I would say that the interrupt code of the aic in itself is therefore ok with
SMP. If it were a SMP race condition inside the interrupt routine this test
should have been ok (as only one CPU is used).
Regards,
Stephan
>> I never said that it wasn't serios, I just haven't seen any indication
>> that this problem is caused by my driver. There is a big difference.
>> If your complaint is that I typically help people to solve their problems
>> *off-list*, then I'm sorry if that offends your sensibilities.
>
> It does not offend my sensibilities, it is simply damaging the available
> information about typical problems and their solving. If you don't do it open,
> there is no way for others to follow your thoughts and debugging and therefore
> you are confronted hundred times with the same questions. People have no
> choice but asking you, because your debugging cases are hidden.

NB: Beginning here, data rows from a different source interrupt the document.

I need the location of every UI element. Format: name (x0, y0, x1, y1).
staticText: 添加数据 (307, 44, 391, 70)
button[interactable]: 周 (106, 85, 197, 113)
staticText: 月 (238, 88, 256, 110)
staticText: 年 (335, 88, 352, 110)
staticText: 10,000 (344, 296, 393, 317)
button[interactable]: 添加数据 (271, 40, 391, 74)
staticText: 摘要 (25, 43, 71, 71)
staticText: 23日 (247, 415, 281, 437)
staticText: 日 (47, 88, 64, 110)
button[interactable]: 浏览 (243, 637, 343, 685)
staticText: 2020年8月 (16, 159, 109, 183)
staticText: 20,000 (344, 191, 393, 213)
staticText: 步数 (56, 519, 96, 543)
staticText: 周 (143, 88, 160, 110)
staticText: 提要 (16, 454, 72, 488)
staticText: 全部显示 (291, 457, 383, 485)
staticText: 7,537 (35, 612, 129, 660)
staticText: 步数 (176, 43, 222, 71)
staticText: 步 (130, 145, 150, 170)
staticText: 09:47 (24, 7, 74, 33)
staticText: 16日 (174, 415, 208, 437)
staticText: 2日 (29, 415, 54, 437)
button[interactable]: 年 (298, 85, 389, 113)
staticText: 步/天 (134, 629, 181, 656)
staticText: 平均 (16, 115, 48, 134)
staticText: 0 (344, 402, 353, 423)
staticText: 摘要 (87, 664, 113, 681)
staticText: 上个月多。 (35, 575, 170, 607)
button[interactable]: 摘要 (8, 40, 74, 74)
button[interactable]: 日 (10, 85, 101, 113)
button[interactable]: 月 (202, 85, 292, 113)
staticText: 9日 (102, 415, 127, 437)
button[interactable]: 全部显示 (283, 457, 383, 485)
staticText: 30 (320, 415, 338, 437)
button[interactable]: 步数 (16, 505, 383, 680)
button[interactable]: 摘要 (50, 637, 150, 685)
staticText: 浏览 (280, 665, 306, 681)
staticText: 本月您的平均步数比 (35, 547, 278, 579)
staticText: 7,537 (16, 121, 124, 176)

99% of the problems have to do with broken interrupt routing. There is
plenty of information about this issue on the mailing lists, but people
still ask me. It seems that SCSI is suitably complex for the common
user that even when the driver explictly tells you "your drive is dying",
I get email asking how I can fix my driver so that their drive doesn't
die. The same is true if you look at the large body of dump card state
information that people have posted from the aic7xxx and aic79xx drivers
to this list. Anyone who gets this type of output seems to think that
their problem must be the same as any other person that gets a dump
card state. I don't think that any amount of posting information about
how I decifer what the registers are telling me will cut down on this
confusion.
>> I'm just sick of being blamed for anything that goes wrong on any system
>> that happens to have an aic7xxx controller in it. 99% or the time its
>> not my fault, but I suppose since I debug and resolve these issues off
>> list for people that contact me, the general assumption is that these
>> issues are the aic7xxx driver's fault.
>
> No, you produce your own problem. You cannot help every single who has a
> problem around his box/aic. This is impossible. So you have to create a
> valuable information basis others can read and think about. This is most
> simply done by debugging problems _openly_.
I just don't believe that this is true. Most of the questions that people
email me directly are questions that are easily answered by a google search.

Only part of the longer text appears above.